Saved data entries:
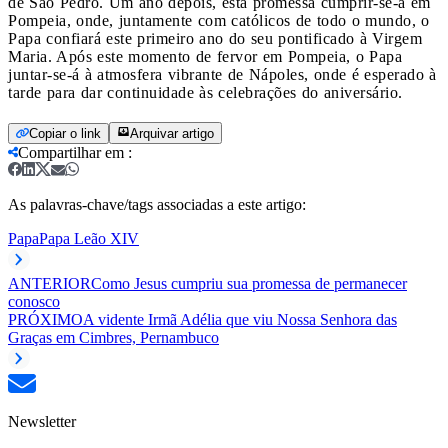
de São Pedro. Um ano depois, esta promessa cumprir-se-á em
Pompeia, onde, juntamente com católicos de todo o mundo, o
Papa confiará este primeiro ano do seu pontificado à Virgem
Maria. Após este momento de fervor em Pompeia, o Papa
juntar-se-á à atmosfera vibrante de Nápoles, onde é esperado à
tarde para dar continuidade às celebrações do aniversário.
Copiar o link
Arquivar artigo
Compartilhar em
:
As palavras-chave/tags associadas a este artigo:
Papa
Papa Leão XIV
ANTERIOR
Como Jesus cumpriu sua promessa de permanecer
conosco
PRÓXIMO
A vidente Irmã Adélia que viu Nossa Senhora das
Graças em Cimbres, Pernambuco
Newsletter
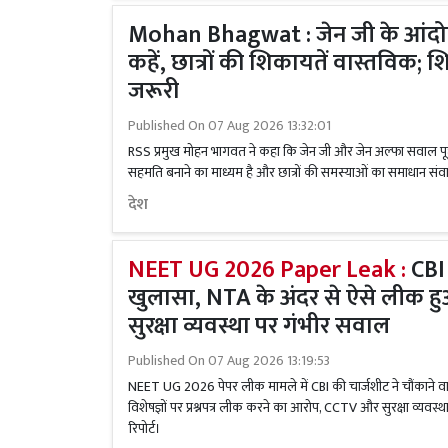
Mohan Bhagwat : जेन जी के आंदो
कहें, छात्रों की शिकायतें वास्तविक; शिक
जरूरी
Published On
07 Aug 2026 13:32:01
RSS प्रमुख मोहन भागवत ने कहा कि जेन जी और जेन अल्फा सवाल पूछने व
सहमति बनाने का माध्यम है और छात्रों की समस्याओं का समाधान संव
देश
NEET UG 2026 Paper Leak :
CBI 
खुलासा, NTA के अंदर से ऐसे लीक हुआ
सुरक्षा व्यवस्था पर गंभीर सवाल
Published On
07 Aug 2026 13:19:53
NEET UG 2026 पेपर लीक मामले में CBI की चार्जशीट ने चौंकाने व
विशेषज्ञों पर प्रश्नपत्र लीक करने का आरोप, CCTV और सुरक्षा व्यवस्था म
रिपोर्ट।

• **What this task involves**: Extract all lines of the records above that include "Pompeia".

• **Expected output**:
Pompeia, onde, juntamente com católicos de todo o mundo, o
Maria. Após este momento de fervor em Pompeia, o Papa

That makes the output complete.